● DIRECTIONS: Select, from the material below, each line with "time" in it.

● TASK MATERIAL:

=== Section Start ===

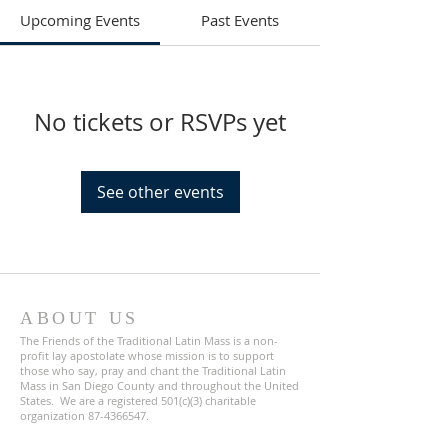
Upcoming Events
Past Events
No tickets or RSVPs yet
See other events
ABOUT US
The Friends of the Traditional Latin Mass is a non-
profit lay apostolate whose mission is to support
those who say, pray and chant the Traditional Latin
Mass in San Diego County and throughout the United
States. We are a registered 501(c)(3) charitable
organization
87-4366547
.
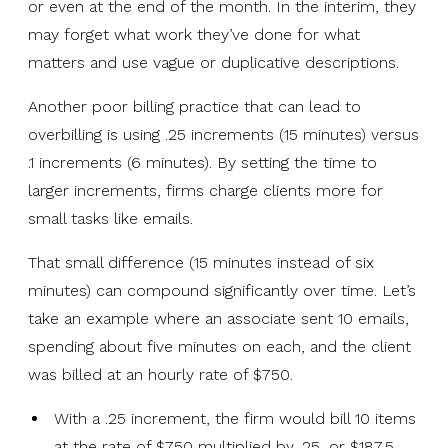
or even at the end of the month. In the interim, they
may forget what work they’ve done for what
matters and use vague or duplicative descriptions.
Another poor billing practice that can lead to
overbilling is using .25 increments (15 minutes) versus
.1 increments (6 minutes). By setting the time to
larger increments, firms charge clients more for
small tasks like emails.
That small difference (15 minutes instead of six
minutes) can compound significantly over time. Let’s
take an example where an associate sent 10 emails,
spending about five minutes on each, and the client
was billed at an hourly rate of $750.
With a .25 increment, the firm would bill 10 items
at the rate of $750 multiplied by .25, or $187.5,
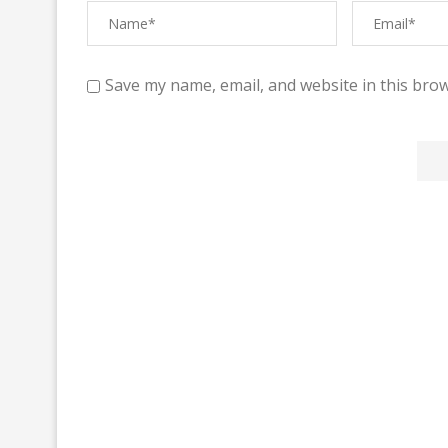
Save my name, email, and website in this brow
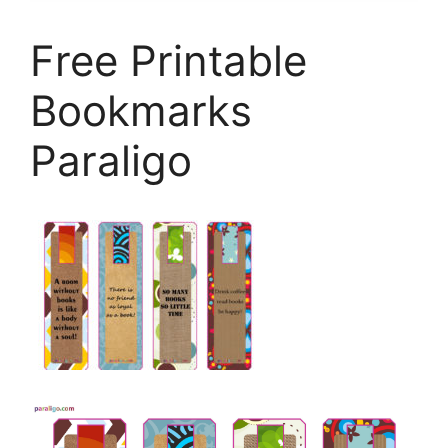
Free Printable
Bookmarks
Paraligo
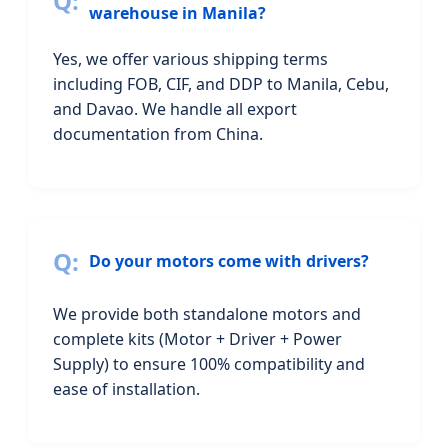
warehouse in Manila?
Yes, we offer various shipping terms
including FOB, CIF, and DDP to Manila, Cebu,
and Davao. We handle all export
documentation from China.
Do your motors come with drivers?
We provide both standalone motors and
complete kits (Motor + Driver + Power
Supply) to ensure 100% compatibility and
ease of installation.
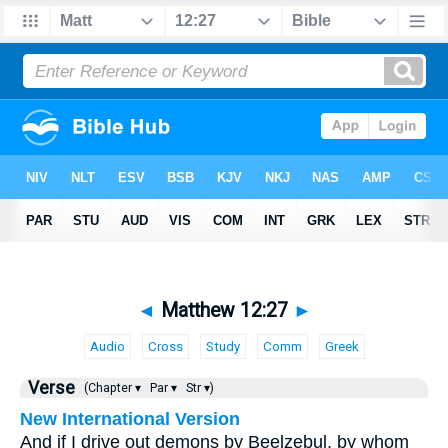
◄
Matthew 12:27
►
Audio
Cross
Study
Comm
Greek
Verse
(Chapter ▾
Par ▾
Str ▾)
New International Version
And if I drive out demons by Beelzebul, by whom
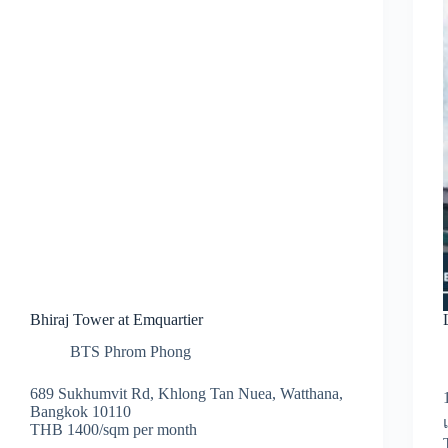
Bhiraj Tower at Emquartier
BTS Phrom Phong
689 Sukhumvit Rd, Khlong Tan Nuea, Watthana,
Bangkok 10110
THB 1400/sqm per month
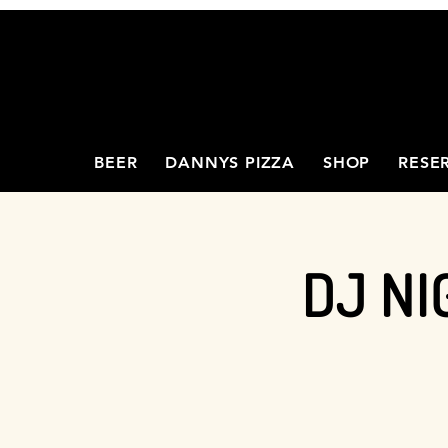
BEER
DANNYS PIZZA
SHOP
RESE
DJ NI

=== Section End ===

● ANSWER SPACE:
.1 increments (6 minutes). By setting the time to
minutes) can compound significantly over time. Let’s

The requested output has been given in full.